In the current issue of Popular Mechanics, Billy Baker published an interview with Cynthia Breazeal, associate professor at MIT, Founder of the Personal Robots Group at the MIT Media Lab, and Founder and CEO of Jibo. I wrote about the social robot Jibo in an earlier post. If the engaging little robot works as promised, it will be highly conversational.
Jibo is targeted to ship one year from now. While Baker’s article doesn’t delve into the specifics of the robot’s current state of development, you get the sense that there’s still a good bit of work to be done before it’s ready to ship. 4,800 units were pre-ordered as part of a very successful Indiegogo campaign. But once the early adopters have their Jibo, what happens next?

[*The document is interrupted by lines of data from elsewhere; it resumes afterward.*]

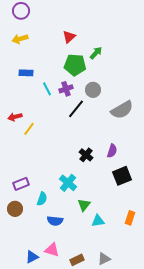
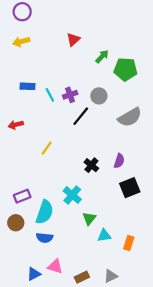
green pentagon: (75, 65) -> (126, 69), moved
blue rectangle: (26, 73) -> (27, 86), moved
yellow line: (29, 129) -> (47, 148), moved
cyan semicircle: (42, 199) -> (45, 212), size x1.6
orange rectangle: (130, 218) -> (129, 243), moved
blue semicircle: (55, 221) -> (45, 238), moved

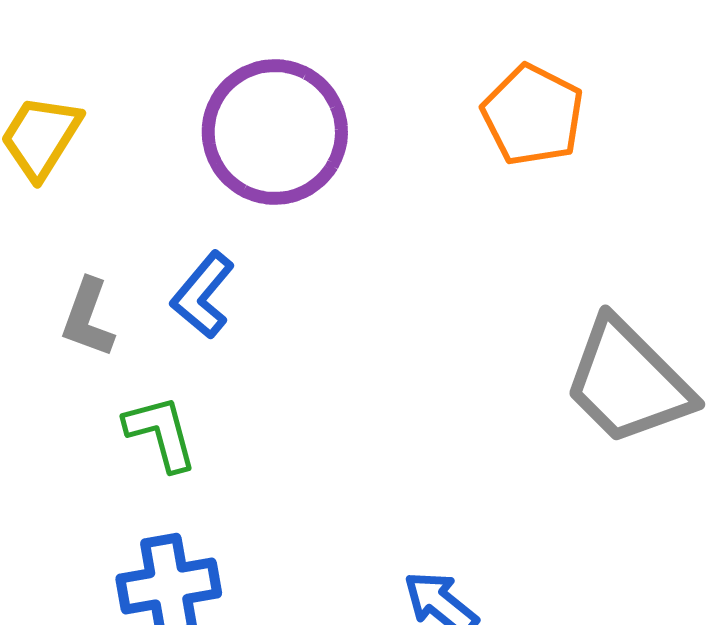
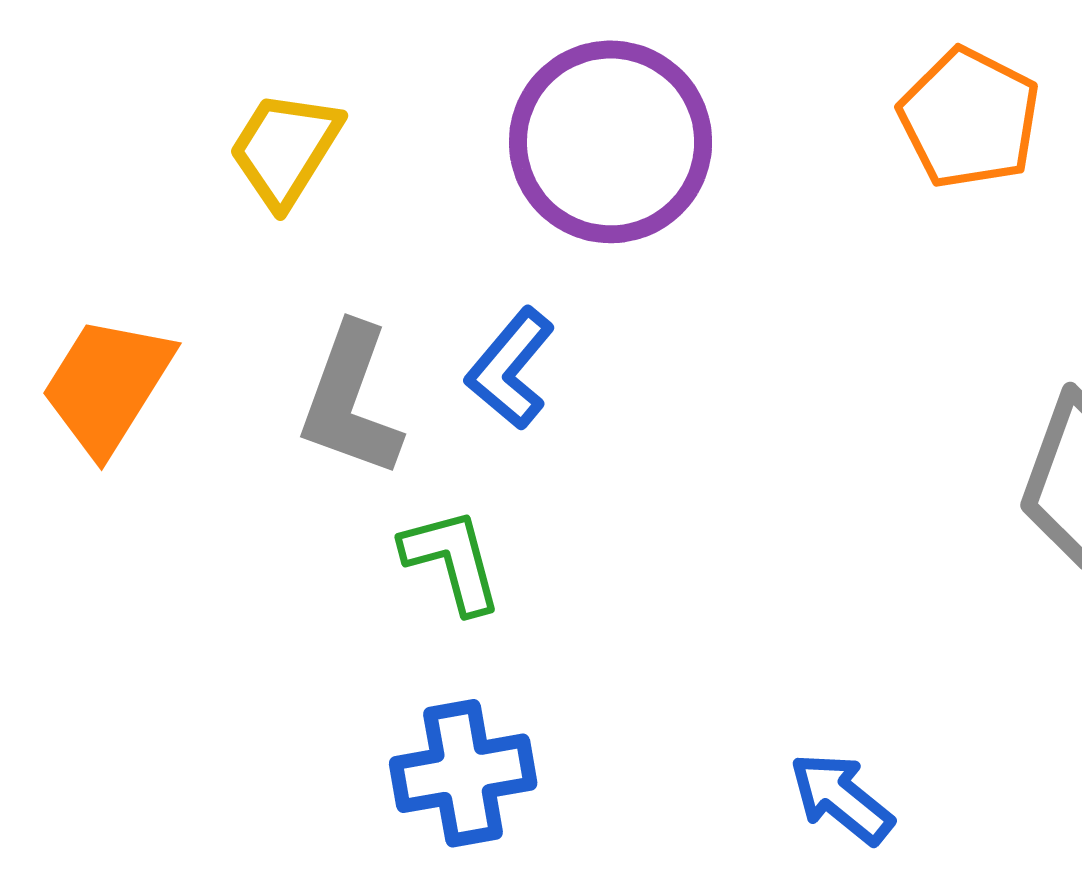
gray L-shape: (88, 318) -> (350, 401), size x1.4

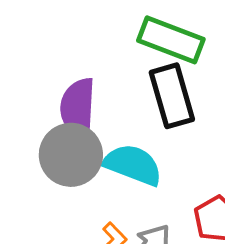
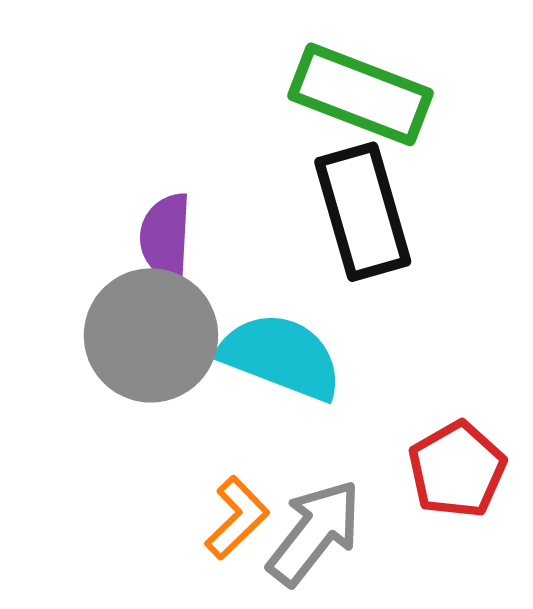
purple semicircle: (78, 108) -> (166, 237), size x0.7

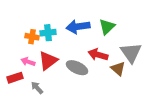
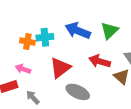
blue arrow: (78, 27) -> (78, 31), turned 30
red triangle: (48, 61) -> (60, 68), moved
gray ellipse: (77, 68) -> (78, 92), moved

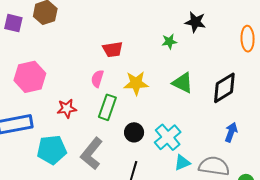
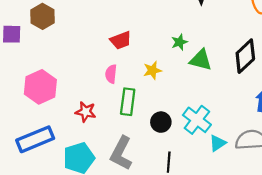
green star: (169, 41) -> (179, 42), moved
yellow star: (136, 83) -> (152, 70), size x0.7
red star: (67, 109) -> (86, 112), turned 30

Baker titled his article The Jibo Controversy. The controversy Baker refers to is disagreement over whether a product like Jibo is even needed, or if it’s a cute, but frivolous device. Though they aren’t designed to be quite as cute or social, the same controversy swirls around WiFi-enabled smart “home assistants” like the Ubi, EmoSpark, and Amazon’s Echo. Will people want to use these devices? What need do they address or gap in the market do they fill? And the biggest question of all is: will people put down their smartphones long enough to even see that the robot is sitting there waiting on a trigger word?
I met Dr. Roberto Pieraccini, responsible for Conversational Technologies at Jibo, at two technology conferences this year. At one point, I had a chance to speak to him briefly. I asked him the obvious question. How can Jibo compete with the smartphone? We’re all already so tethered to our mobile device, can anything pry us away from it? Pieraccini answered frankly that he didn’t know. We’ll have to wait and see.

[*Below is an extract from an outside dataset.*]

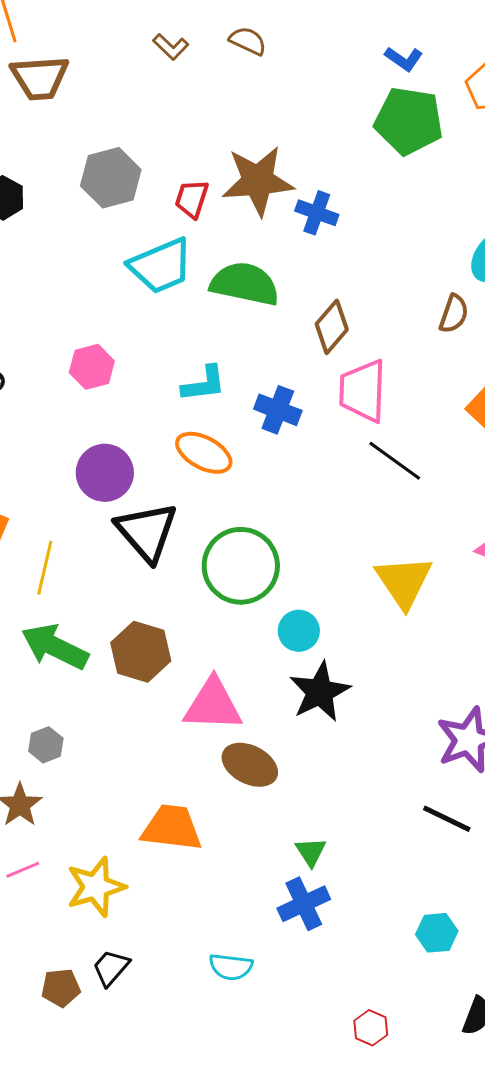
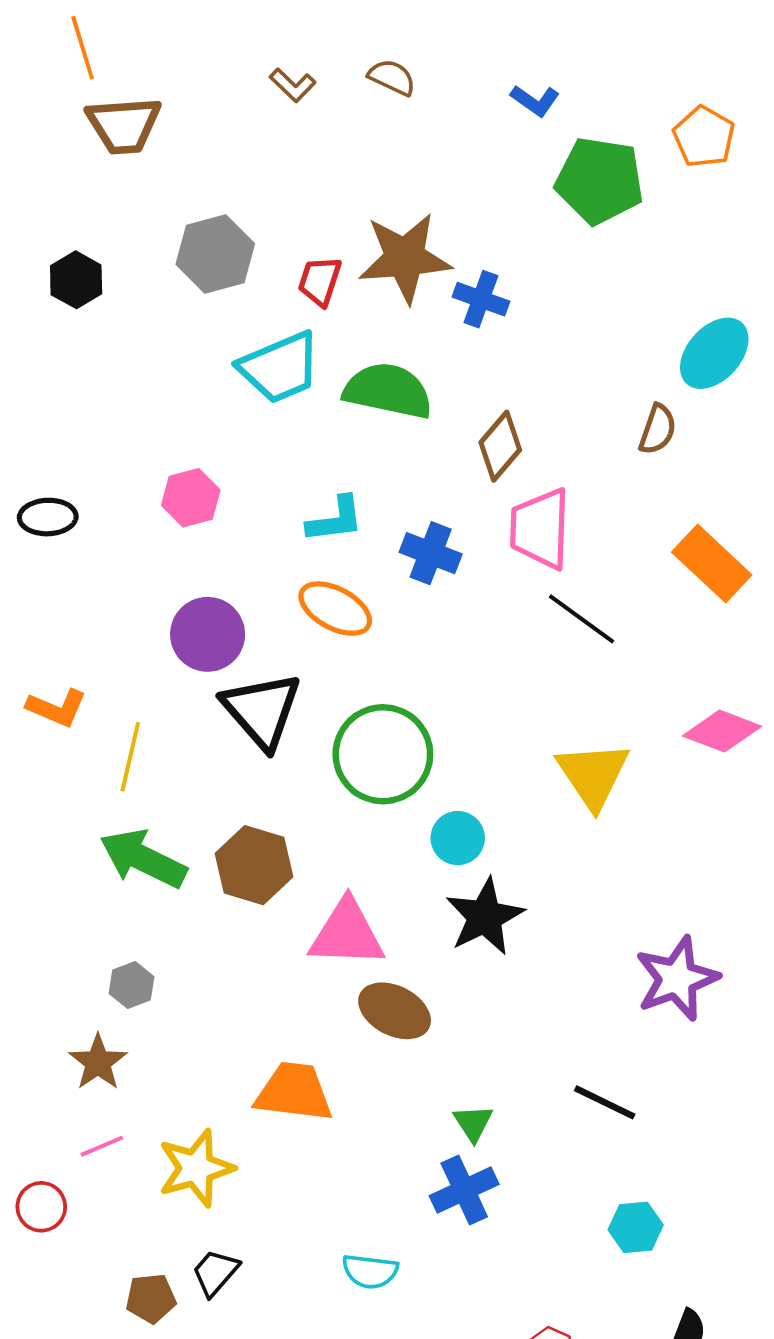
blue L-shape: (404, 59) -> (535, 101), moved
black line: (447, 819) -> (605, 1102), moved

During the interview with Baker, Breazeal made it clear her social robot is all about getting people to put away their phones and re-enter the world around them. The mother of three boys, Breazeal often finds her conversations with her children cut short by their addiction to those little screens we all carry around. The current user interface for smart technology is, in Breazeal’s opinion, undermining our relationships with the people around us. To paraphrase Breazeal from Baker’s interview, she says that one of the primary goals of Jibo is to allow people to stay in their life, in the real world, in the moment, instead of having to find their device, enter their passcode to unlock it, and open an app.
Breazeal also dislikes that fact that smartphones are strictly linked to an individual. This exclusion of others from “my device” adds to the force field of isolation they conjure up around us. Jibo, on the other hand, is a family or communal assistant. Everyone in the household can talk to it and it can even help foster communication between family members.
I like Breazeal’s vision for more inclusive conversational assistants that are easily accessible within our normal environment. I don’t think it’s a stretch to predict that our interactions with smart technology are bound to become more seamless. Having to look at or talk to a smartphone is annoying and hopefully a transitory necessity. But will we want to give up our individual assistants in favor of ones shared by the whole family? What if I want to ask my assistant a question I’d rather it didn’t share with my parents? And what if I want my assistant to go everywhere that I go, and not just wait for me at home in the kitchen?
It won’t be long before we’ll find out the answers to these questions. I believe there is a future for smart conversational home assistants. Like Baker, I’m just not sure how that future will take shape. But I hope that Jibo and other like-minded smart machines will become our helpful partners.